Statistics and outcomes
Since its inception, the PERT program has provided care for nearly 2,000 patients with PE blood clots. Because of our high patient volumes and collaborative team-based approach, we’ve been able to learn and make significant improvements in how we
evaluate and treat patients with PE blood clots.
One recent example is transitioning our first-line treatment strategy to catheter-directed (CD) therapies, where interventionalists use small catheters to suction out clots (thrombectomy) or dissolve clots by dripping small of clot-busting medications
(thrombolysis) over a period of time to reduce bleeding risk. Using these approaches at Beaumont has significantly reduces 30-day mortality, length of stay in the hospital, and major bleeding rates for those patients who are appropriate candidates
for CD therapies.
|Variable||Standard Anti-coagulation||CD Therapy||Percent Difference|
|Length of stay in hospital||7 days||4 days||42.9%|
|Major bleeding event||13%||3.3%||74.6%|
Because Beaumont offers 24/7 coverage by a multidisciplinary group of PE experts, we have become a transfer resource for PE patients from other hospitals.
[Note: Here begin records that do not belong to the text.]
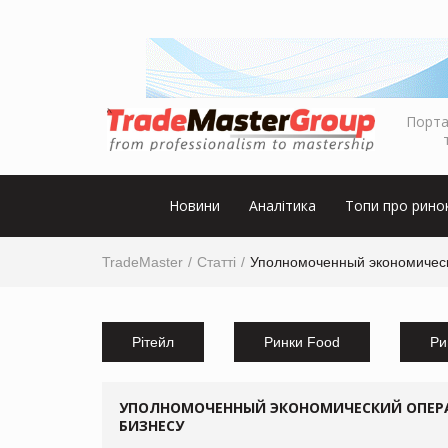
Порта
Новини
Аналітика
Топи про рино
TradeMaster
Статті
Уполномоченный экономическ
Рітейл
Ринки Food
Ри
УПОЛНОМОЧЕННЫЙ ЭКОНОМИЧЕСКИЙ ОПЕРА
БИЗНЕСУ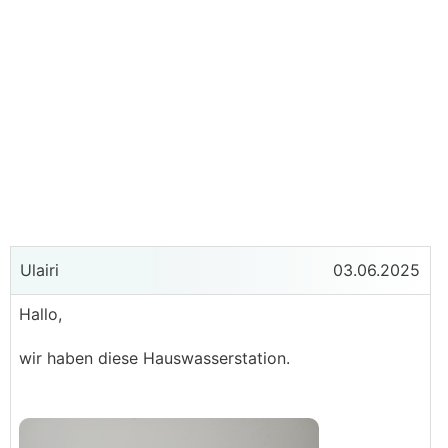
Ulairi
03.06.2025
Hallo,
wir haben diese Hauswasserstation.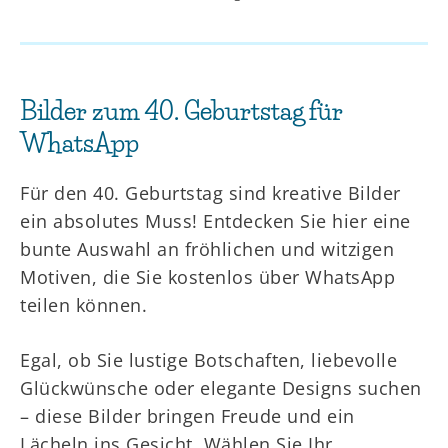
Bilder zum 40. Geburtstag für
WhatsApp
Für den 40. Geburtstag sind kreative Bilder
ein absolutes Muss! Entdecken Sie hier eine
bunte Auswahl an fröhlichen und witzigen
Motiven, die Sie kostenlos über WhatsApp
teilen können.
Egal, ob Sie lustige Botschaften, liebevolle
Glückwünsche oder elegante Designs suchen
– diese Bilder bringen Freude und ein
Lächeln ins Gesicht. Wählen Sie Ihr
In 2017, Beaumont, Royal Oak received 27 transfers from other hospitals for patients with
PE, increasing to 92 transfer PE patients in 2019. This trend reflects of our commitment to program excellence, and our capacity to care for more critically ill patients.
Since launching the PERT program, Beaumont, Royal Oak has also increased the number of patients discharged on a direct oral anticoagulant (DOAC) instead of older blood thinner medications like warfarin (Coumadin) or enoxaparin (Lovenox). DOACs are known
to have significantly less interactions with food and medications, lower rate of bleeding events and are much easier to administer as they do not require routine blood work. Current practice far exceeds pre-PERT program data, where historical volumes
for discharging patient on a novel oral anticoagulant was below 30%.